** Exercise directions **
Go over the records and copy every line with the string "label".

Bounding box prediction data
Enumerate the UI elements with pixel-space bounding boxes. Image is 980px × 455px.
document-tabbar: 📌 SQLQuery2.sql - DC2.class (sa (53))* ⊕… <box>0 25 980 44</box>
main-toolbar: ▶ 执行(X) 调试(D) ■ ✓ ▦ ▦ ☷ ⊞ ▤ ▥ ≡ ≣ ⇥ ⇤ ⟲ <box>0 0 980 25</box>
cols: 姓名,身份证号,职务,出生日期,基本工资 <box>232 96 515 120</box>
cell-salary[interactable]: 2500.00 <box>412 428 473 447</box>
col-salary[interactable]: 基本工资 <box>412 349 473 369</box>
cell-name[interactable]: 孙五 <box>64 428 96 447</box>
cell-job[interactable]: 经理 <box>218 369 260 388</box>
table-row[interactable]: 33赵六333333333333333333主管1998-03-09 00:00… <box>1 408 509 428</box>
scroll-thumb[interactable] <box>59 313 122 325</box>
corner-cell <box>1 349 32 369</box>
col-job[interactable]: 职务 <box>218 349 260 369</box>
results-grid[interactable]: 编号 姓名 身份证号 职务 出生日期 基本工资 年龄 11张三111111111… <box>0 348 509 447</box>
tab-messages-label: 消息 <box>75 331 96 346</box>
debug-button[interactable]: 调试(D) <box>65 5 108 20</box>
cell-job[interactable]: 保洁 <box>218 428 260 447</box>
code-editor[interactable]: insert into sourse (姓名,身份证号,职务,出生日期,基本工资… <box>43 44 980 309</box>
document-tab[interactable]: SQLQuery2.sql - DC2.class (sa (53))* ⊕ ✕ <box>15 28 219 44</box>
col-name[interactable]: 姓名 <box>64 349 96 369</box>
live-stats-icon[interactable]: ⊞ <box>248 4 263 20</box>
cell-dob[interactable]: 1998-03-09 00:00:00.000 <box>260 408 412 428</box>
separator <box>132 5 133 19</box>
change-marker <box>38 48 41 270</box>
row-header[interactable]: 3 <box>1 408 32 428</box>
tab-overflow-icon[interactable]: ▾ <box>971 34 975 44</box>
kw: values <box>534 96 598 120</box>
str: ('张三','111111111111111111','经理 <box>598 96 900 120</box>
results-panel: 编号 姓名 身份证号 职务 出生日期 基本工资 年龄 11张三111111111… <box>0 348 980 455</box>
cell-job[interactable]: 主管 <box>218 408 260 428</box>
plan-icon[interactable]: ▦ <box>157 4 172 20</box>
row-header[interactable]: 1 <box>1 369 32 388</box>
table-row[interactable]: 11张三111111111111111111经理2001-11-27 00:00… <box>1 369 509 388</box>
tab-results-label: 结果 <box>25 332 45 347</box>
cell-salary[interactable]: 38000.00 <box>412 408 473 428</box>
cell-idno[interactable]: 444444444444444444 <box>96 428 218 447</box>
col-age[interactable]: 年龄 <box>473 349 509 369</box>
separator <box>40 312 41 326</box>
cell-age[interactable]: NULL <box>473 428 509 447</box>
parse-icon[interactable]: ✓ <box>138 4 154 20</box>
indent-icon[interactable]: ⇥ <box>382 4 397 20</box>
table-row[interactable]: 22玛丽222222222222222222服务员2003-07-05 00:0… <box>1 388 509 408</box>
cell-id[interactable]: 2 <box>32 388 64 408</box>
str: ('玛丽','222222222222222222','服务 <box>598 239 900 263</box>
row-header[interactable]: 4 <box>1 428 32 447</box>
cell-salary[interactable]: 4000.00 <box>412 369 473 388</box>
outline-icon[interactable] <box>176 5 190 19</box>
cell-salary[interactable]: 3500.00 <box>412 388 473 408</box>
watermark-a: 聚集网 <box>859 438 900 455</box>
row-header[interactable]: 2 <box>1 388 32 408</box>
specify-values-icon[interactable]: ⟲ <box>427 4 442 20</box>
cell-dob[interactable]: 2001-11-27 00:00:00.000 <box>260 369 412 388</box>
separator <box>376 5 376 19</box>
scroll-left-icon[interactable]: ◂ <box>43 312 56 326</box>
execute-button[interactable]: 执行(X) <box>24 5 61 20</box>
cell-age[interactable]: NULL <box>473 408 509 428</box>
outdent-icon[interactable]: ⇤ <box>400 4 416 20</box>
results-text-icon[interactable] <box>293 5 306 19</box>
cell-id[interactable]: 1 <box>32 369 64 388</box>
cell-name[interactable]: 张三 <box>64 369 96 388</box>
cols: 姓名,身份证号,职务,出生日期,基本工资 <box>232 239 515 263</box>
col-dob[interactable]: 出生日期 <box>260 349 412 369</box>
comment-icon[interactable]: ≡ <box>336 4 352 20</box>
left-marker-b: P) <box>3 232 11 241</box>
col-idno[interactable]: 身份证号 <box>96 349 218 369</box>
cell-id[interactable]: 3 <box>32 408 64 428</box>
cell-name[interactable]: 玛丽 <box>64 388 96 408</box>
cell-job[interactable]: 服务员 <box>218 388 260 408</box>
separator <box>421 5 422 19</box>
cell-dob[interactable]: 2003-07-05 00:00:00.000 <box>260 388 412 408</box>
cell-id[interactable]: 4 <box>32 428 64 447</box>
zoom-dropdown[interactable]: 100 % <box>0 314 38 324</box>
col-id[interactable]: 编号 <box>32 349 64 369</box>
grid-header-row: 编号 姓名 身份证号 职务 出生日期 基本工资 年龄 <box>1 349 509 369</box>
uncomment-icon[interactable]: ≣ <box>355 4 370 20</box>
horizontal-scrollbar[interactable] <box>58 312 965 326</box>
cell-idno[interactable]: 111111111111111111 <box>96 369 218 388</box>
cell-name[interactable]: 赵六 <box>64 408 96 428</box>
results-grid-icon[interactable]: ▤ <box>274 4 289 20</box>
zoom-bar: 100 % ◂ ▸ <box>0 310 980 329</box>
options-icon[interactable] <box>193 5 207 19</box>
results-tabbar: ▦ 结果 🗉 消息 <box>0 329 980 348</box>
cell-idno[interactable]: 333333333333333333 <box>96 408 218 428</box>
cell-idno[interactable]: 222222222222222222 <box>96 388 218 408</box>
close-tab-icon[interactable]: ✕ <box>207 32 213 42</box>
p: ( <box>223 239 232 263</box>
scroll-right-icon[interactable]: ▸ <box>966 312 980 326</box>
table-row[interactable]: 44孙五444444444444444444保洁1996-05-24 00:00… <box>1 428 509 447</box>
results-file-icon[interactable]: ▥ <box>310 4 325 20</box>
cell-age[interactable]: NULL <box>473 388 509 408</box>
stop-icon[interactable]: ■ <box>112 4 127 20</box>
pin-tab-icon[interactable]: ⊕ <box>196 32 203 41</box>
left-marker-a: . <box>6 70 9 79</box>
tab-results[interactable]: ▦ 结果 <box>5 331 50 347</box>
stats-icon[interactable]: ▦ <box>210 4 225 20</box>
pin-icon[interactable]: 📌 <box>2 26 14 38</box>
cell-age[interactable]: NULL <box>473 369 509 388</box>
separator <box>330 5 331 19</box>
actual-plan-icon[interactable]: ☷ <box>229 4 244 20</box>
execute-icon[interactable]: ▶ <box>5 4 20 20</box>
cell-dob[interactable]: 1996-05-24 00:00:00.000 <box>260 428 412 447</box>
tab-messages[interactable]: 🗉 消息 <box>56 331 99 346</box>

** Expected answer **
tab-messages-label: 消息 <box>75 331 96 346</box>
tab-results-label: 结果 <box>25 332 45 347</box>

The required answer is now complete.